To solve the problem of finding the molar ratio of deposition of Ag, Cu, and Al when 1 mole of electrons passes through their respective solutions, we can follow these steps: ### Step 1: Write the half-reactions for each metal ion - For silver (Ag): \[ \text{Ag}^+ + e^- \rightarrow \text{Ag} \] This shows that 1 mole of Ag^+ requires 1 mole of electrons to deposit 1 mole of Ag. - For copper (Cu): \[ \text{Cu}^{2+} + 2e^- \rightarrow \text{Cu} \] This indicates that 1 mole of Cu^2+ requires 2 moles of electrons to deposit 1 mole of Cu. - For aluminum (Al): \[ \text{Al}^{3+} + 3e^- \rightarrow \text{Al} \] This shows that 1 mole of Al^3+ requires 3 moles of electrons to deposit 1 mole of Al. ### Step 2: Determine the amount of metal deposited per mole of electrons - For Ag: 1 mole of Ag is deposited with 1 mole of electrons. - For Cu: With 1 mole of electrons, only \( \frac{1}{2} \) mole of Cu is deposited (since it requires 2 moles of electrons for 1 mole of Cu). - For Al: With 1 mole of electrons, only \( \frac{1}{3} \) mole of Al is deposited (since it requires 3 moles of electrons for 1 mole of Al). ### Step 3: Establish the molar ratios Now we can summarize the deposition amounts: - Ag: 1 mole - Cu: \( \frac{1}{2} \) mole - Al: \( \frac{1}{3} \) mole To find a common ratio, we can express these amounts with a common denominator.
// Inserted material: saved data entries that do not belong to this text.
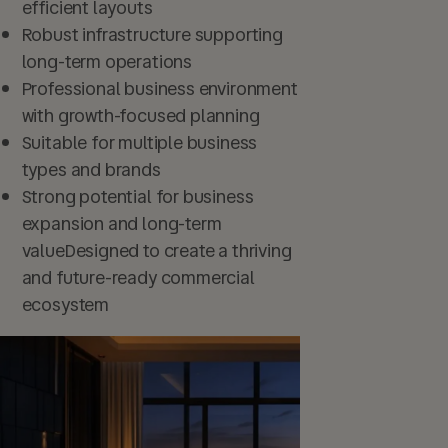
efficient layouts
Robust infrastructure supporting
long-term operations
Professional business environment
with growth-focused planning
Suitable for multiple business
types and brands
Strong potential for business
expansion and long-term
valueDesigned to create a thriving
and future-ready commercial
ecosystem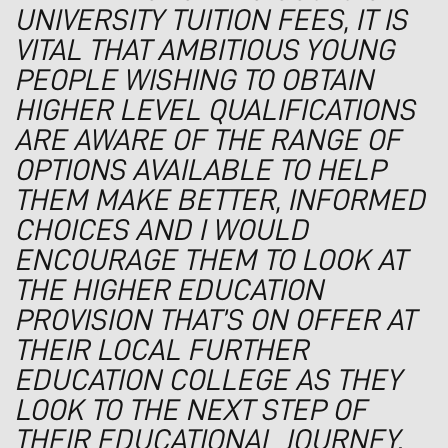
UNIVERSITY TUITION FEES, IT IS
VITAL THAT AMBITIOUS YOUNG
PEOPLE WISHING TO OBTAIN
HIGHER LEVEL QUALIFICATIONS
ARE AWARE OF THE RANGE OF
OPTIONS AVAILABLE TO HELP
THEM MAKE BETTER, INFORMED
CHOICES AND I WOULD
ENCOURAGE THEM TO LOOK AT
THE HIGHER EDUCATION
PROVISION THAT’S ON OFFER AT
THEIR LOCAL FURTHER
EDUCATION COLLEGE AS THEY
LOOK TO THE NEXT STEP OF
THEIR EDUCATIONAL JOURNEY.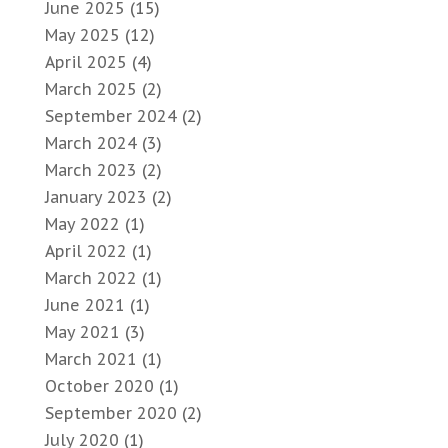
June 2025
(15)
May 2025
(12)
April 2025
(4)
March 2025
(2)
September 2024
(2)
March 2024
(3)
March 2023
(2)
January 2023
(2)
May 2022
(1)
April 2022
(1)
March 2022
(1)
June 2021
(1)
May 2021
(3)
March 2021
(1)
October 2020
(1)
September 2020
(2)
July 2020
(1)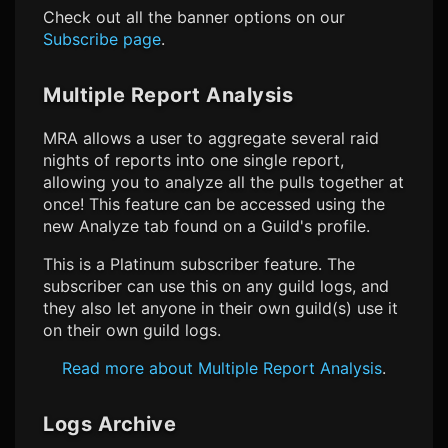
Check out all the banner options on our
Subscribe page
.
Multiple Report Analysis
MRA allows a user to aggregate several raid
nights of reports into one single report,
allowing you to analyze all the pulls together at
once! This feature can be accessed using the
new Analyze tab found on a Guild's profile.
This is a Platinum subscriber feature. The
subscriber can use this on any guild logs, and
they also let anyone in their own guild(s) use it
on their own guild logs.
Read more about Multiple Report Analysis
.
Logs Archive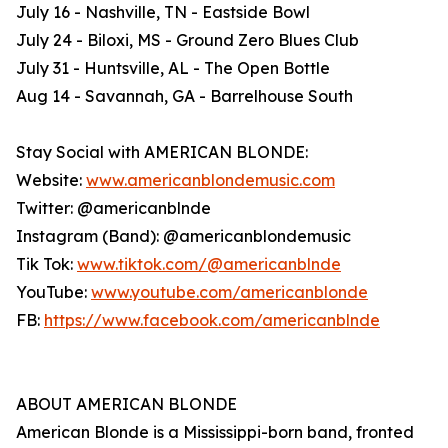
July 16 - Nashville, TN - Eastside Bowl
July 24 - Biloxi, MS - Ground Zero Blues Club
July 31 - Huntsville, AL - The Open Bottle
Aug 14 - Savannah, GA - Barrelhouse South
Stay Social with AMERICAN BLONDE:
Website:
www.americanblondemusic.com
Twitter: @americanblnde
Instagram (Band): @americanblondemusic
Tik Tok:
www.tiktok.com/@americanblnde
YouTube:
www.youtube.com/americanblonde
FB:
https://www.facebook.com/americanblnde
ABOUT AMERICAN BLONDE
American Blonde is a Mississippi-born band, fronted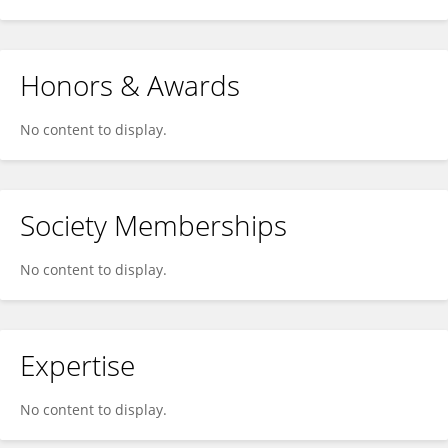
Honors & Awards
No content to display.
Society Memberships
No content to display.
Expertise
No content to display.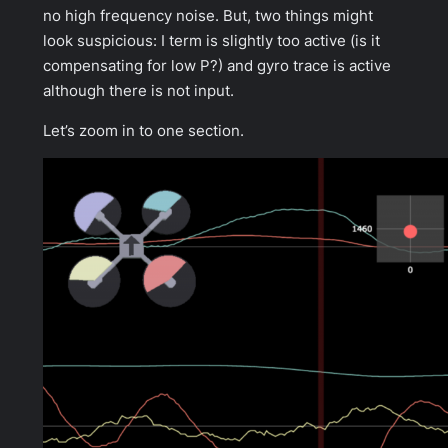
no high frequency noise. But, two things might
look suspicious: I term is slightly too active (is it
compensating for low P?) and gyro trace is active
although there is not input.
Let’s zoom in to one section.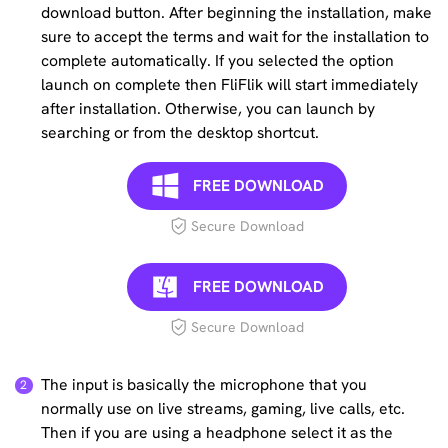
download button. After beginning the installation, make
sure to accept the terms and wait for the installation to
complete automatically. If you selected the option
launch on complete then FliFlik will start immediately
after installation. Otherwise, you can launch by
searching or from the desktop shortcut.
FREE DOWNLOAD
Secure Download
FREE DOWNLOAD
Secure Download
The input is basically the microphone that you
normally use on live streams, gaming, live calls, etc.
Then if you are using a headphone select it as the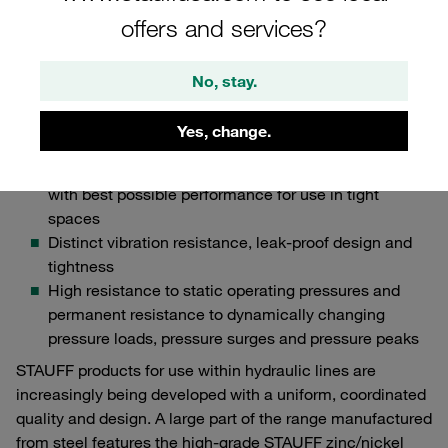
particularly impress with the following features, which are
offers and services?
particularly important for OEMs in the field of
industrial hydraulics:
No, stay.
High resistance to environmental factors such as
extreme temperatures and temperature fluctuations,
Yes, change.
humidity, UV and ozone
Compact, space-saving design of the component
with best possible performance for use in tight
spaces
Distinct vibration resistance, leak-proof design and
tightness
High resistance to static operating pressures and
permanent resistance to dynamically changing
pressure loads, pressure surges and pressure peaks
STAUFF products for use within hydraulic lines are
increasingly being developed with a uniform, coordinated
quality and design. A large part of the range manufactured
from steel features the high-grade STAUFF zinc/nickel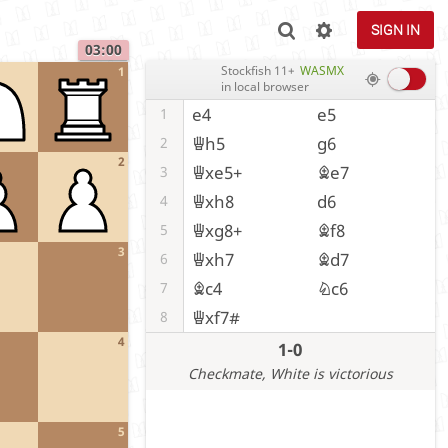
SIGN IN
03:00
Stockfish 11+
WASMX
1
in local browser
e4
e5
1
Qh5
g6
2
2
Qxe5+
Be7
3
Qxh8
d6
4
Qxg8+
Bf8
5
3
Qxh7
Bd7
6
Bc4
Nc6
7
Qxf7#
8
4
1-0
Checkmate
, White is victorious
5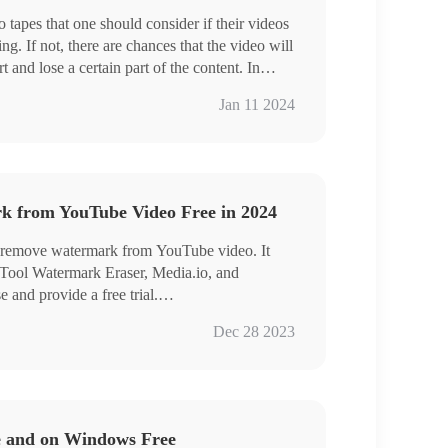
 tapes that one should consider if their videos
ng. If not, there are chances that the video will
 and lose a certain part of the content. In
have provided a detailed list of different aspect
Jan 11 2024
ram videos and the best tool to resize video on
on iPhone. Read this article to learn how to
 from YouTube Video Free in 2024
o remove watermark from YouTube video. It
nTool Watermark Eraser, Media.io, and
 and provide a free trial.
a free and powerful watermark tool for all
Dec 28 2023
 can:
rmarks from a video without blur
rmarks simultaneously
s and export HD videos
 removal
e and on Windows Free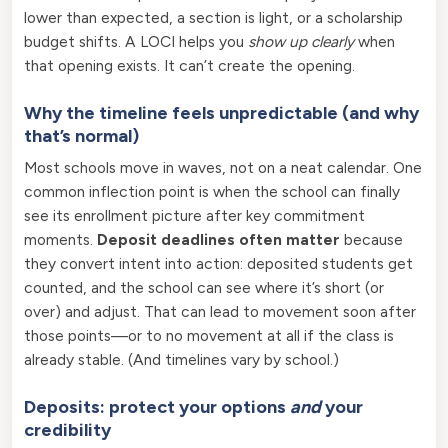
lower than expected, a section is light, or a scholarship
budget shifts. A LOCI helps you
show up clearly
when
that opening exists. It can’t create the opening.
Why the timeline feels unpredictable (and why
that’s normal)
Most schools move in waves, not on a neat calendar. One
common inflection point is when the school can finally
see its enrollment picture after key commitment
moments.
Deposit deadlines often matter
because
they convert intent into action: deposited students get
counted, and the school can see where it’s short (or
over) and adjust. That can lead to movement soon after
those points—or to no movement at all if the class is
already stable. (And timelines vary by school.)
Deposits: protect your options
and
your
credibility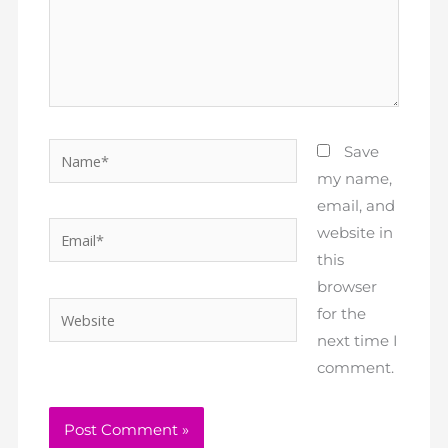
Name*
Save
my name,
email, and
Email*
website in
this
browser
Website
for the
next time I
comment.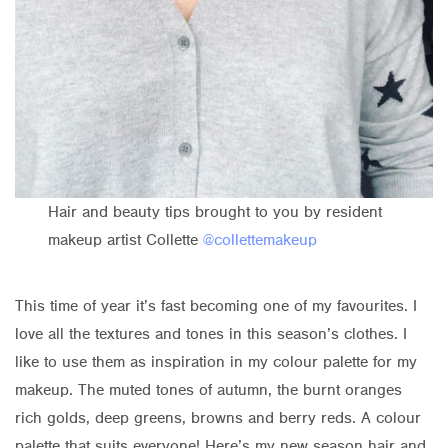
Hair and beauty tips brought to you by resident
makeup artist Collette
@collettemakeup
This time of year it’s fast becoming one of my favourites. I
love all the textures and tones in this season’s clothes. I
like to use them as inspiration in my colour palette for my
makeup. The muted tones of autumn, the burnt oranges
rich golds, deep greens, browns and berry reds. A colour
palette that suits everyone! Here’s my new season hair and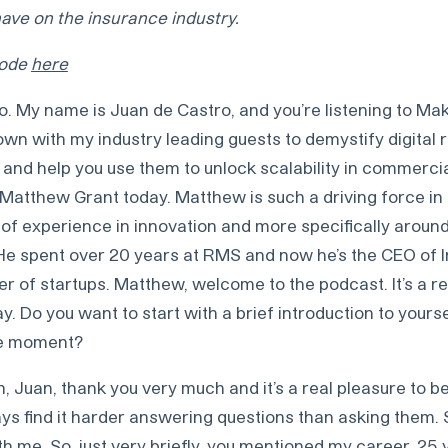
ve on the insurance industry.
isode
here
o. My name is Juan de Castro, and you’re listening to Mak
down with my industry leading guests to demystify digital r
and help you use them to unlock scalability in commercial
 Matthew Grant today. Matthew is such a driving force in
of experience in innovation and more specifically around
He spent over 20 years at RMS and now he’s the CEO of 
r of startups. Matthew, welcome to the podcast. It’s a re
y. Do you want to start with a brief introduction to yours
he moment?
, Juan, thank you very much and it’s a real pleasure to be
ays find it harder answering questions than asking them. 
th me. So, just very briefly, you mentioned my career, 25 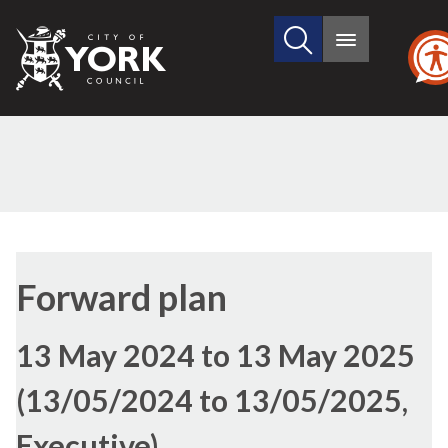
Search
City
Main
this
menu
of
site
York
Council
Forward plan
13 May 2024 to 13 May 2025
(13/05/2024 to 13/05/2025,
Executive)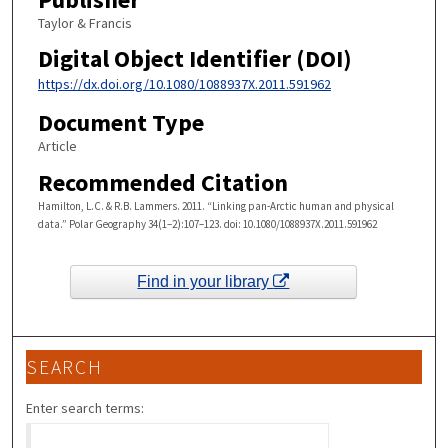
Taylor & Francis
Digital Object Identifier (DOI)
https://dx.doi.org/10.1080/1088937X.2011.591962
Document Type
Article
Recommended Citation
Hamilton, L.C. & R.B. Lammers. 2011. “Linking pan-Arctic human and physical
data.” Polar Geography 34(1–2):107–123. doi: 10.1080/1088937X.2011.591962
Find in your library
SEARCH
Enter search terms: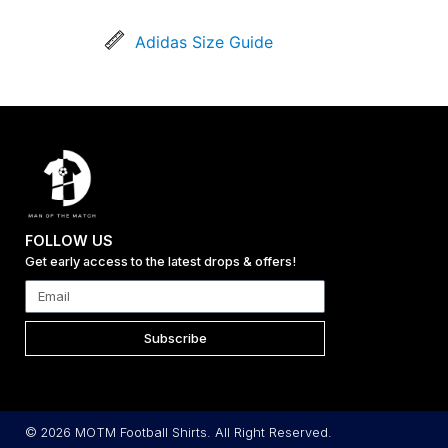
Adidas Size Guide
FOLLOW US
Get early access to the latest drops & offers!
Subscribe
© 2026 MOTM Football Shirts. All Right Reserved.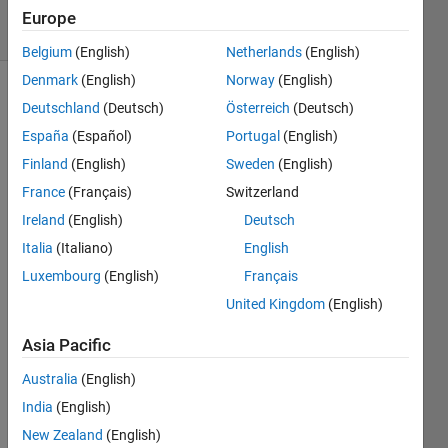
18 Views
Europe
(30 days)
Belgium
(English)
Netherlands
(English)
Denmark
(English)
Norway
(English)
Deutschland
(Deutsch)
Österreich
(Deutsch)
España
(Español)
Portugal
(English)
Finland
(English)
Sweden
(English)
France
(Français)
Switzerland
Our 
Ireland
(English)
Deutsch
code 
is 
Italia
(Italiano)
English
creati
Luxembourg
(English)
Français
ng 
United Kingdom
(English)
odd 
value
Asia Pacific
s, for 
exam
Australia
(English)
ple 
India
(English)
this 
code, 
New Zealand
(English)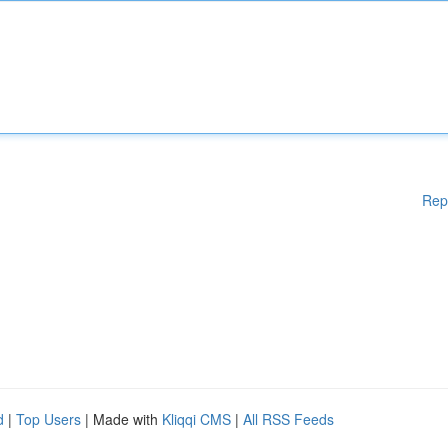
Rep
d
|
Top Users
| Made with
Kliqqi CMS
|
All RSS Feeds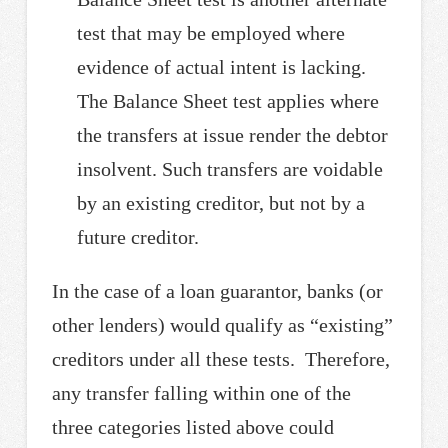
test that may be employed where
evidence of actual intent is lacking.
The Balance Sheet test applies where
the transfers at issue render the debtor
insolvent. Such transfers are voidable
by an existing creditor, but not by a
future creditor.
In the case of a loan guarantor, banks (or
other lenders) would qualify as “existing”
creditors under all these tests. Therefore,
any transfer falling within one of the
three categories listed above could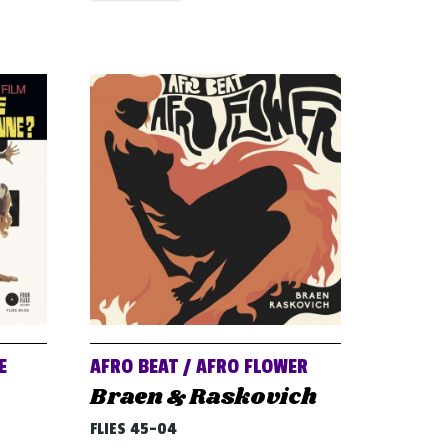
E
AFRO BEAT / AFRO FLOWER
Braen & Raskovich
FLIES 45-04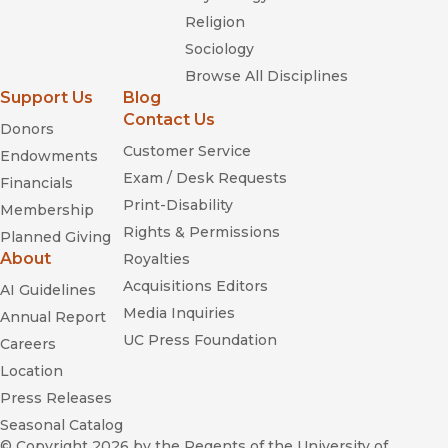
Religion
Sociology
Browse All Disciplines
Support Us
Blog
Contact Us
Donors
Customer Service
Endowments
Exam / Desk Requests
Financials
Print-Disability
Membership
Rights & Permissions
Planned Giving
About
Royalties
Acquisitions Editors
AI Guidelines
Media Inquiries
Annual Report
UC Press Foundation
Careers
Location
Press Releases
Seasonal Catalog
© Copyright 2026
by the Regents of the University of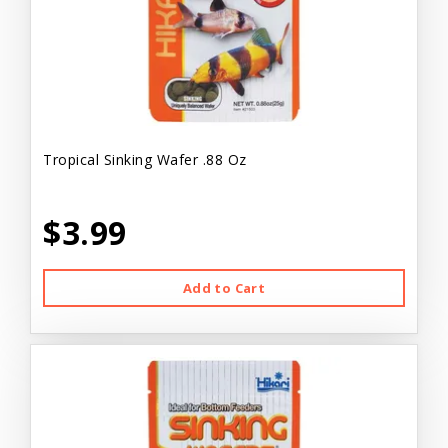
Tropical Sinking Wafer .88 Oz
$3.99
Add to Cart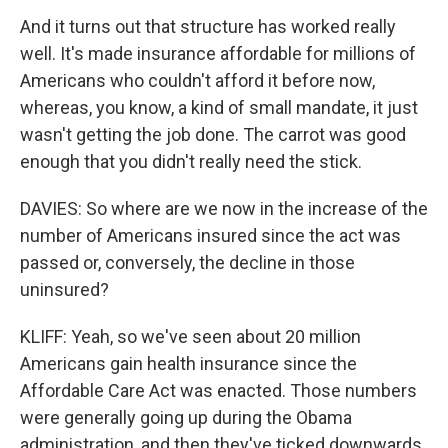
And it turns out that structure has worked really
well. It's made insurance affordable for millions of
Americans who couldn't afford it before now,
whereas, you know, a kind of small mandate, it just
wasn't getting the job done. The carrot was good
enough that you didn't really need the stick.
DAVIES: So where are we now in the increase of the
number of Americans insured since the act was
passed or, conversely, the decline in those
uninsured?
KLIFF: Yeah, so we've seen about 20 million
Americans gain health insurance since the
Affordable Care Act was enacted. Those numbers
were generally going up during the Obama
administration, and then they've ticked downwards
The least common multiple of 1, 2, and 3 is 6. - Ag: \( 1 \times 6 = 6 \) - Cu: \( \frac{1}{2} \times 6 = 3 \) - Al: \( \frac{1}{3} \times 6 = 2 \) Thus, the molar ratio of their deposition is: \[ \text{Ag} : \text{Cu} : \text{Al} = 6 : 3 : 2 \] ### Final Answer The molar ratio of their deposition will be \( 6 : 3 : 2 \). ---